[Data section]
********
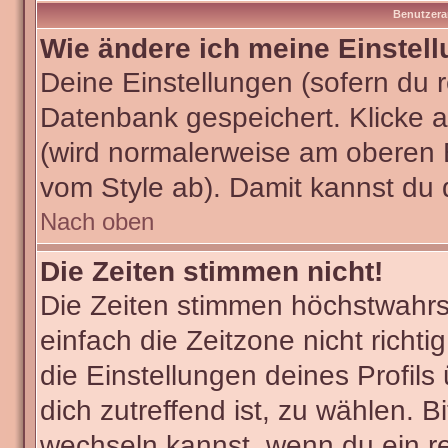
Benutzera
Wie ändere ich meine Einstel
Deine Einstellungen (sofern du re
Datenbank gespeichert. Klicke 
(wird normalerweise am oberen 
vom Style ab). Damit kannst du 
Nach oben
Die Zeiten stimmen nicht!
Die Zeiten stimmen höchstwahrsc
einfach die Zeitzone nicht richtig
die Einstellungen deines Profils
dich zutreffend ist, zu wählen. B
wechseln kannst, wenn du ein regi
********
[Your objective] For this exercise, find all lines in the records containing the word "stimmen" and copy them.

[Exercise answer]
Die Zeiten stimmen nicht!
Die Zeiten stimmen höchstwahrsc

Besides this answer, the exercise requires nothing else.